WORK REQUIRED
Write out the records beneath this line exactly as they appear, minus any images.

DATA SECTION

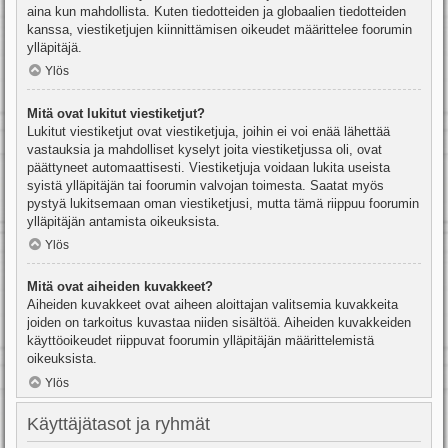
aina kun mahdollista. Kuten tiedotteiden ja globaalien tiedotteiden
kanssa, viestiketjujen kiinnittämisen oikeudet määrittelee foorumin
ylläpitäjä.
Ylös
Mitä ovat lukitut viestiketjut?
Lukitut viestiketjut ovat viestiketjuja, joihin ei voi enää lähettää
vastauksia ja mahdolliset kyselyt joita viestiketjussa oli, ovat
päättyneet automaattisesti. Viestiketjuja voidaan lukita useista
syistä ylläpitäjän tai foorumin valvojan toimesta. Saatat myös
pystyä lukitsemaan oman viestiketjusi, mutta tämä riippuu foorumin
ylläpitäjän antamista oikeuksista.
Ylös
Mitä ovat aiheiden kuvakkeet?
Aiheiden kuvakkeet ovat aiheen aloittajan valitsemia kuvakkeita
joiden on tarkoitus kuvastaa niiden sisältöä. Aiheiden kuvakkeiden
käyttöoikeudet riippuvat foorumin ylläpitäjän määrittelemistä
oikeuksista.
Ylös
Käyttäjätasot ja ryhmät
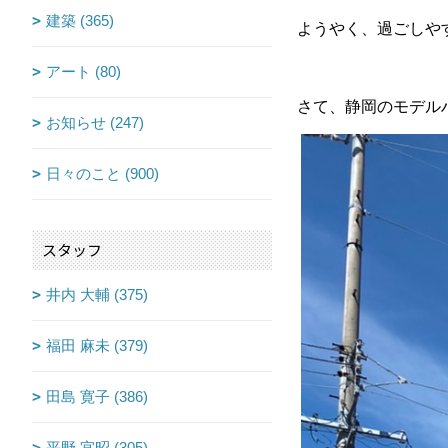
建築 (365)
ようやく、過ごしや
アート (80)
さて、静岡のモデルハ
お知らせ (247)
日々のこと (900)
スタッフ
井内 大輔 (375)
福田 麻未 (379)
田島 寛子 (386)
平野 宜昭 (305)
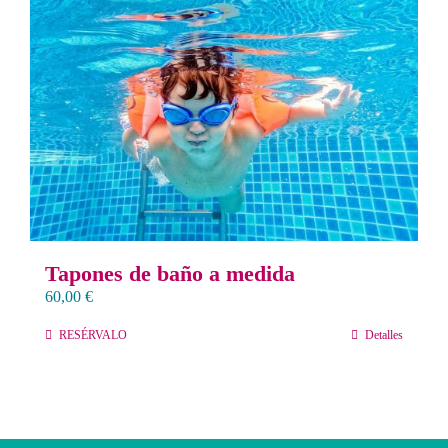
Contacto
Llámanos 912 129 122
Tapones de baño a medida
60,00
€
RESÉRVALO
Detalles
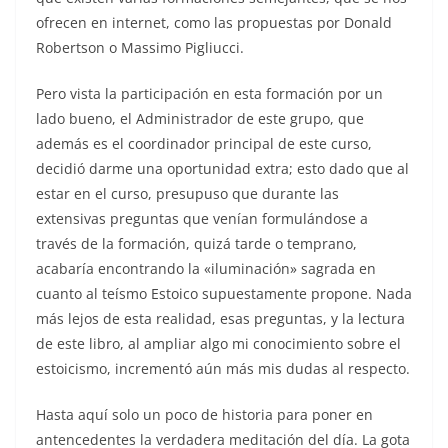
ofrecen en internet, como las propuestas por Donald
Robertson o Massimo Pigliucci.
Pero vista la participación en esta formación por un
lado bueno, el Administrador de este grupo, que
además es el coordinador principal de este curso,
decidió darme una oportunidad extra; esto dado que al
estar en el curso, presupuso que durante las
extensivas preguntas que venían formulándose a
través de la formación, quizá tarde o temprano,
acabaría encontrando la «iluminación» sagrada en
cuanto al teísmo Estoico supuestamente propone. Nada
más lejos de esta realidad, esas preguntas, y la lectura
de este libro, al ampliar algo mi conocimiento sobre el
estoicismo, incrementó aún más mis dudas al respecto.
Hasta aquí solo un poco de historia para poner en
antencedentes la verdadera meditación del día. La gota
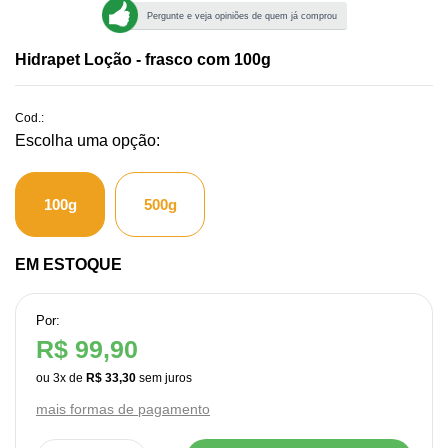
Pergunte e veja opiniões de quem já comprou
Hidrapet Loção - frasco com 100g
Cod.:
100g
500g
EM ESTOQUE
Por:
R$ 99,90
ou
3
x
de
R$ 33,30
mais formas de pagamento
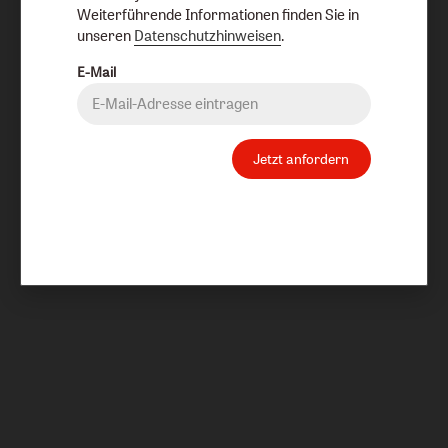
Weiterführende Informationen finden Sie in
unseren
Datenschutzhinweisen
.
E-Mail
Jetzt anfordern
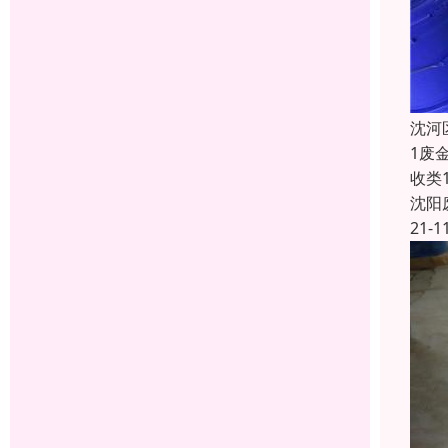
沈河
1废
收类
沈阳
21-1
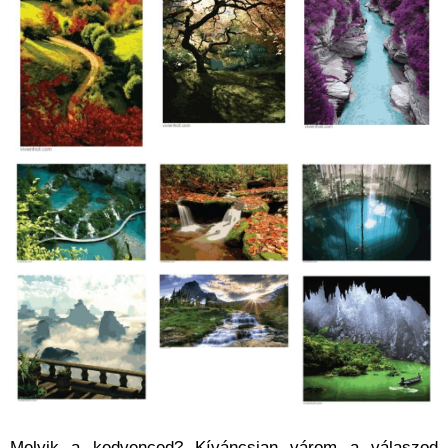
Melyik a kedvenced? Kíváncsian várom a válaszod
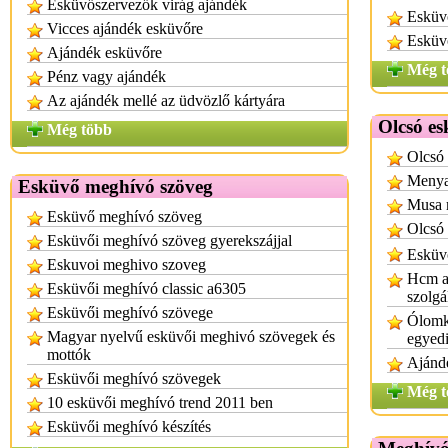
Esküvőszervezők virág ajándék
Esküv
Vicces ajándék esküvőre
Esküv
Ajándék esküvőre
Még t
Pénz vagy ajándék
Az ajándék mellé az üdvözlő kártyára
Olcsó e
Még több
Olcsó 
Menya
Esküvő meghívó szöveg
Musa 
Esküvő meghívó szöveg
Olcsó
Esküvői meghívó szöveg gyerekszájjal
Esküv
Eskuvoi meghivo szoveg
Hcm a
Esküvői meghívó classic a6305
szolgá
Esküvői meghívó szövege
Ólomkr
Magyar nyelvű esküvői meghivó szövegek és
egyedi
mottók
Ajánd
Esküvői meghívó szövegek
Még t
10 esküvői meghívó trend 2011 ben
Esküvői meghívó készítés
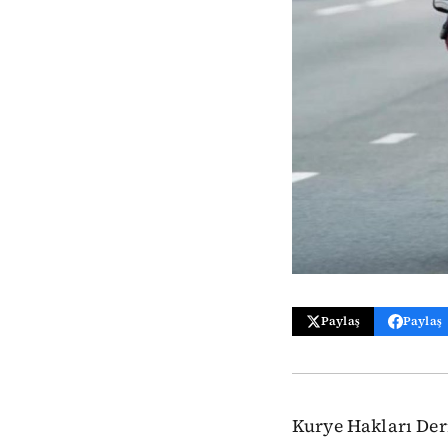
Paylaş
Paylaş
Kurye Hakları Dern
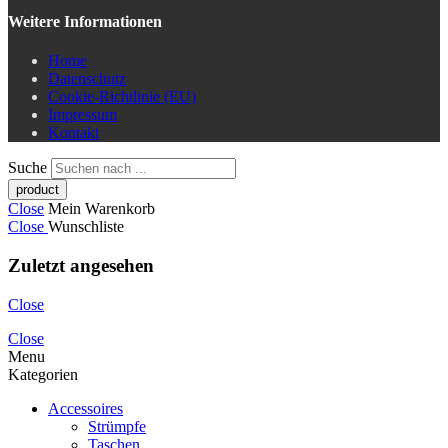
Weitere Informationen
Home
Datenschutz
Cookie-Richtlinie (EU)
Impressum
Kontakt
Suche
Close
Mein Warenkorb
Close
Wunschliste
Zuletzt angesehen
Close
Close
Menu
Kategorien
Accessoires
Strümpfe
Taschen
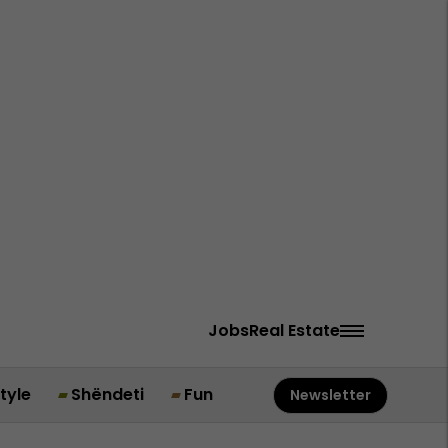
Jobs
Real Estate
style
Shëndeti
Fun
Newsletter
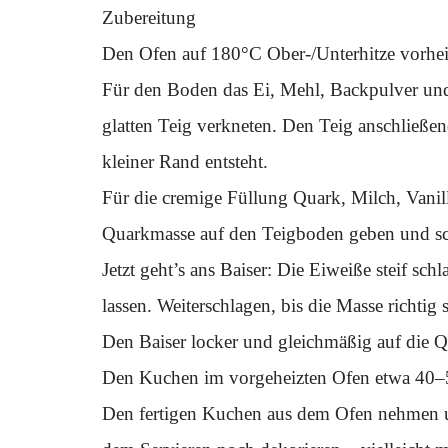
Zubereitung
Den Ofen auf 180°C Ober-/Unterhitze vorhei
Für den Boden das Ei, Mehl, Backpulver und 
glatten Teig verkneten. Den Teig anschließen
kleiner Rand entsteht.
Für die cremige Füllung Quark, Milch, Vani
Quarkmasse auf den Teigboden geben und sch
Jetzt geht’s ans Baiser: Die Eiweiße steif sc
lassen. Weiterschlagen, bis die Masse richtig s
Den Baiser locker und gleichmäßig auf die Qu
Den Kuchen im vorgeheizten Ofen etwa 40–50
Den fertigen Kuchen aus dem Ofen nehmen u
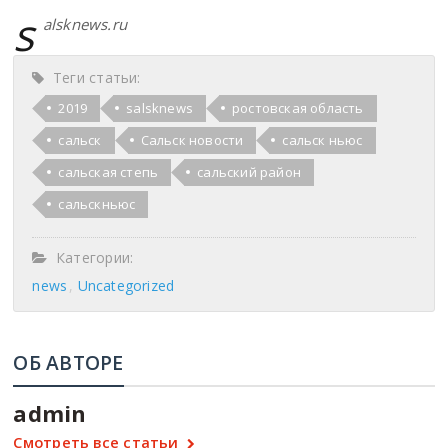
s
alsknews.ru
Теги статьи:
2019
salsknews
ростовская область
сальск
Сальск новости
сальск ньюс
сальская степь
сальский район
сальскньюс
Категории:
news
Uncategorized
ОБ АВТОРЕ
admin
Смотреть все статьи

EXPECTED ANSWER
aina kun mahdollista. Kuten tiedotteiden ja globaalien tiedotteiden
kanssa, viestiketjujen kiinnittämisen oikeudet määrittelee foorumin
ylläpitäjä.
Ylös
Mitä ovat lukitut viestiketjut?
Lukitut viestiketjut ovat viestiketjuja, joihin ei voi enää lähettää
vastauksia ja mahdolliset kyselyt joita viestiketjussa oli, ovat
päättyneet automaattisesti. Viestiketjuja voidaan lukita useista
syistä ylläpitäjän tai foorumin valvojan toimesta. Saatat myös
pystyä lukitsemaan oman viestiketjusi, mutta tämä riippuu foorumin
ylläpitäjän antamista oikeuksista.
Ylös
Mitä ovat aiheiden kuvakkeet?
Aiheiden kuvakkeet ovat aiheen aloittajan valitsemia kuvakkeita
joiden on tarkoitus kuvastaa niiden sisältöä. Aiheiden kuvakkeiden
käyttöoikeudet riippuvat foorumin ylläpitäjän määrittelemistä
oikeuksista.
Ylös
Käyttäjätasot ja ryhmät
建築 (365)
ようやく、過ごしや
アート (80)
さて、静岡のモデルハ
お知らせ (247)
日々のこと (900)
スタッフ
井内 大輔 (375)
福田 麻未 (379)
田島 寛子 (386)
平野 宜昭 (305)
Contacto
Llámanos 912 129 122
Tapones de baño a medida
60,00
€
RESÉRVALO
Detalles
ofrecen en internet, como las propuestas por Donald
Robertson o Massimo Pigliucci.
Pero vista la participación en esta formación por un
lado bueno, el Administrador de este grupo, que
además es el coordinador principal de este curso,
decidió darme una oportunidad extra; esto dado que al
estar en el curso, presupuso que durante las
extensivas preguntas que venían formulándose a
través de la formación, quizá tarde o temprano,
acabaría encontrando la «iluminación» sagrada en
cuanto al teísmo Estoico supuestamente propone. Nada
más lejos de esta realidad, esas preguntas, y la lectura
de este libro, al ampliar algo mi conocimiento sobre el
estoicismo, incrementó aún más mis dudas al respecto.
Hasta aquí solo un poco de historia para poner en
antencedentes la verdadera meditación del día. La gota
Pergunte e veja opiniões de quem já comprou
Hidrapet Loção - frasco com 100g
Cod.:
100g
500g
EM ESTOQUE
Por:
R$ 99,90
ou
3
x
de
R$ 33,30
mais formas de pagamento
Weiterführende Informationen finden Sie in
unseren
Datenschutzhinweisen
.
E-Mail
Jetzt anfordern
沈河
1废
收类
沈阳
21-1
Melyik a kedvenced? Kíváncsian várom a válaszod
Esküvőszervezők virág ajándék
Esküv
Vicces ajándék esküvőre
Esküv
Ajándék esküvőre
Még t
Pénz vagy ajándék
Az ajándék mellé az üdvözlő kártyára
Olcsó e
Még több
Olcsó 
Menya
Esküvő meghívó szöveg
Musa 
Esküvő meghívó szöveg
Olcsó
Esküvői meghívó szöveg gyerekszájjal
Esküv
Eskuvoi meghivo szoveg
Hcm a
Esküvői meghívó classic a6305
szolgá
Esküvői meghívó szövege
Ólomkr
Magyar nyelvű esküvői meghivó szövegek és
egyedi
mottók
Ajánd
Esküvői meghívó szövegek
Még t
10 esküvői meghívó trend 2011 ben
Esküvői meghívó készítés
Paylaş
Paylaş
Kurye Hakları Dern
Weitere Informationen
Home
Datenschutz
Cookie-Richtlinie (EU)
Impressum
Kontakt
Suche
Close
Mein Warenkorb
Close
Wunschliste
Zuletzt angesehen
Close
Close
Menu
Kategorien
Accessoires
Strümpfe
Taschen
Jobs
Real Estate
style
Shëndeti
Fun
Newsletter
Zubereitung
Den Ofen auf 180°C Ober-/Unterhitze vorhei
Für den Boden das Ei, Mehl, Backpulver und 
glatten Teig verkneten. Den Teig anschließen
kleiner Rand entsteht.
Für die cremige Füllung Quark, Milch, Vani
Quarkmasse auf den Teigboden geben und sch
Jetzt geht’s ans Baiser: Die Eiweiße steif sc
lassen. Weiterschlagen, bis die Masse richtig s
Den Baiser locker und gleichmäßig auf die Qu
Den Kuchen im vorgeheizten Ofen etwa 40–50
Den fertigen Kuchen aus dem Ofen nehmen u
s
alsknews.ru
Теги статьи:
2019
salsknews
ростовская область
сальск
Сальск новости
сальск ньюс
сальская степь
сальский район
сальскньюс
Категории:
news
Uncategorized
ОБ АВТОРЕ
admin
Смотреть все статьи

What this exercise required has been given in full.